Recently I wrote a post about my desire to go on mission trips in order to do something for children who have nothing.  Patiently waiting to go on an international trip has been tough.  I so want to be there with those kids, playing, holding hands, braiding hair, giving hugs, and rocking them to sleep.  Those who know me well know that patience itself is one of those tricky personality quirks that I work on daily.  

So in order to be involved while here at home, TechDaddy and I decided to sponsor a child through Compassion International.  For only $38 a month we get to help provide a child with medical check-ups, books, bible teaching, food, clean water, and more.  We just couldn’t pass up this opportunity.

However, I wasn’t prepared for what I saw on the Compassion website.  Don’t get me wrong, they have a great site.  But on my computer screen dozens of children’s faces stared back at me as if to say “Are you going to pick me?”  So many children from numerous countries around the planet were listed. 

And that leads me to another, er, interesting character quirk I have…indecisiveness.  Don’t know what I mean?  Let me spell it out for you.  Going to an ice cream shop can be a trial as I try to narrow down flavors.  Oh, but add in toppings and we’ll be there another 10 minutes if you don’t watch out. 

So imagine my dilemma when faced with the prospect of only getting to choose one of those sweet kids…I couldn’t do it!  I really wanted to take them all, but as I have my own precious chicklets to feed and clothe and love here at home, I could only pick one.  And that’s where Compassion was using their thinking caps.  They must have known I’d be coming along someday because they have this other nifty choice; they chose for me.  Actually, they offer the option to choose the child that has been on their list the longest.  And that’s what we did.

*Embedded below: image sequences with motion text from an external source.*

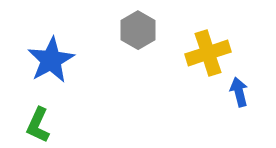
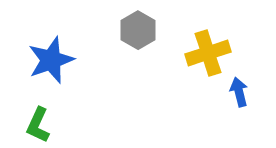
blue star: rotated 9 degrees clockwise
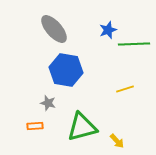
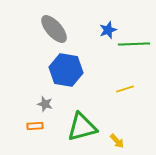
gray star: moved 3 px left, 1 px down
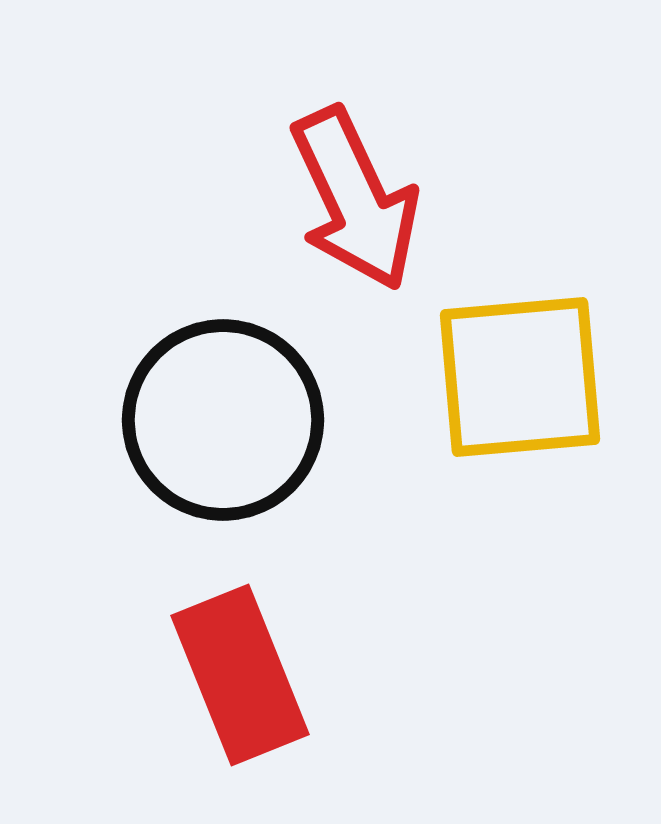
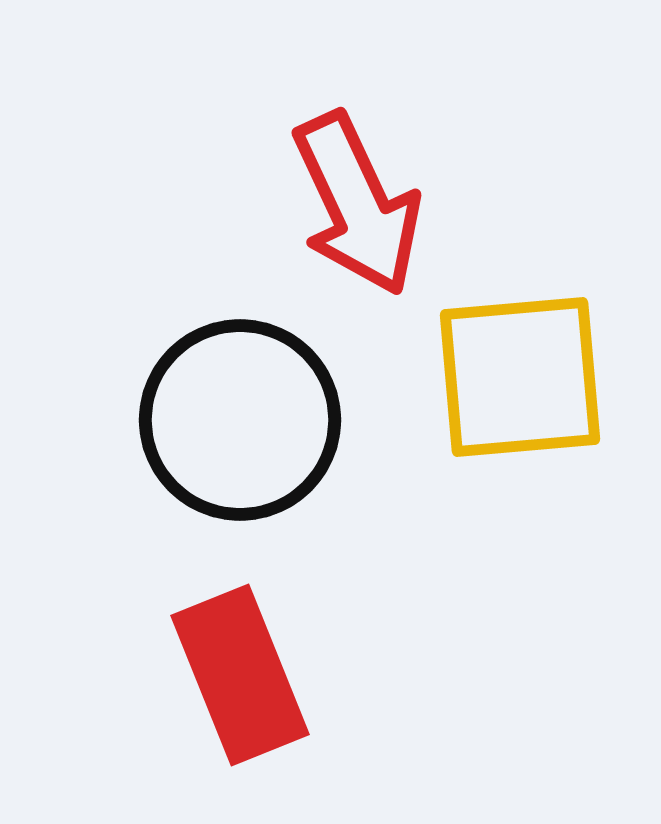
red arrow: moved 2 px right, 5 px down
black circle: moved 17 px right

Because of our choice we didn’t get to see who was going to “be our child” when we signed up online, so we waited for the information packet.  And in just a few days we found out…it’s a boy!  I opened the card that had his info and saw his picture.  And then I cried.  Not out of pity or sadness, but I cried out of sheer joy at seeing this sweet little boy’s face. 

He is just so precious!  His blog name is JayT {not his real name}, he is five, and he is from Haiti.  Our first job as a family is to send him a photo and a letter telling him about us.  I can hardly wait!

And even though he lives so far away and we haven’t yet established contact, I already feel a bond to him.  He’s not some name to us. He is family.